On May 20, 1570, Gilles Coppens de Diest at Antwerp issued Ortelius’ Theatrum Orbis Terrarum, the "first modern atlas" (of 53 maps). Three Latin editions of this (besides a Dutch, a French and a German edition) appeared before the end of 1572; twenty - five editions came out before Ortelius' death in 1598; and several others were published subsequently, for the atlas continued to be in demand until about 1612. Most of the maps were admittedly reproductions (a list of 87 authors is given in the first Theatrum by Ortelius himself, growing to 183 names in the 1601 Latin edition), and many discrepancies of delineation or nomenclature occur. Errors, of course, abound, both in general conceptions and in detail; thus South America is initially very faulty in outline, but corrected in the 1587 French edition, and in Scotland the Grampians lie between the Forth and the Clyde; but, taken as a whole, this atlas with its accompanying text was a monument of rare erudition and industry. Its immediate precursor and prototype was a collection of thirty - eight maps of European lands, and of Asia, Africa, Tartary and Egypt, gathered together by the wealth and enterprise, and through the agents, of Ortelius’ friend and patron, Gilles Hooftman, lord of Cleydael and Aertselaer: most of these were printed in Rome, eight or nine only in the Southern Netherlands.

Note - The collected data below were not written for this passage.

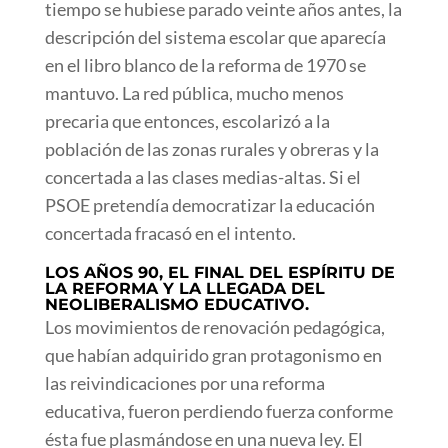
tiempo se hubiese parado veinte años antes, la
descripción del sistema escolar que aparecía
en el libro blanco de la reforma de 1970 se
mantuvo. La red pública, mucho menos
precaria que entonces, escolarizó a la
población de las zonas rurales y obreras y la
concertada a las clases medias-altas. Si el
PSOE pretendía democratizar la educación
concertada fracasó en el intento.
LOS AÑOS 90, EL FINAL DEL ESPÍRITU DE
LA REFORMA Y LA LLEGADA DEL
NEOLIBERALISMO EDUCATIVO.
Los movimientos de renovación pedagógica,
que habían adquirido gran protagonismo en
las reivindicaciones por una reforma
educativa, fueron perdiendo fuerza conforme
ésta fue plasmándose en una nueva ley. El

In 1573 Ortelius published seventeen supplementary maps under the title Additamentum Theatri Orbis Terrarum. Four more Additamenta were to follow, the last one appearing in 1597. He also had a keen interest and formed a fine collection of coins, medals and antiques, and this resulted in the book (also in 1573, published by Philippe Galle of Antwerp) Deorum dearumque capita ... ex Museo Ortelii (reprinted in 1582, 1602, 1612, 1680, 1683 and finally in 1699 by Gronovius, Thesaurus Graecarum Antiquitatum. vol. vii).

The Theatrum Orbis Terrarum inspired a six volume work entitled Civitates orbis terrarum edited by Georg Braun and illustrated by Frans Hogenberg with the assistance of Ortelius himself.

In 1579 he brought out his Nomenclator Ptolemaicus and started his Parergon (a series of maps illustrating ancient history, sacred and secular). He also published Itinerarium per nonnuilas Galliae Belgicae partes (at the Plantin press in 1584, and reprinted in 1630, 1661 in Hegenitius, Itin. Frisio - Hoil., in 1667 by Verbiest, and finally in 1757 in Leuven), a record of a journey in Belgium and the Rhineland made in 1575. In 1589 he published Maris Pacifici, the first dedicated map of the Pacific to be printed. Among his last works were an edition of Caesar (C. I. Caesaris omnia quae extant, Leiden, Raphelingen, 1593), and the Aurei saeculi imago, sive Germanorum veterum vita, mores, ritus et religio. (Philippe Galle, Antwerp, 1596). He also aided Welser in his edition of the Peutinger Table in 1598.

Originals of Ortelius' maps are popular collector's items and often sell for tens of thousands of dollars. Facsimiles of his maps are also available from many retailers. A map he made of North and South America is also included in the world's largest commercially available jigsaw puzzle which is of four world maps. This puzzle is made by Ravensburger, measures 6 feet (1.8 m) × 9 feet (2.7 m), and has over 18,000 pieces.

Ortelius was the first to underline the geometrical coincidence between the coasts of America and Europe - Africa, and to propose continental drift as an explanation. Kious described Ortelius' thoughts in this way:

Abraham Ortelius in his work Thesaurus Geographicus ... suggested that the Americas were "torn away from Europe and Africa ... by earthquakes and floods" and went on to say: "The vestiges of the rupture reveal themselves, if someone brings forward a map of the world and considers carefully the coasts of the three [continents].

The continental drift theory was generally accepted in geosciences only during the second half of the 20th century, after the works by Alfred Wegener.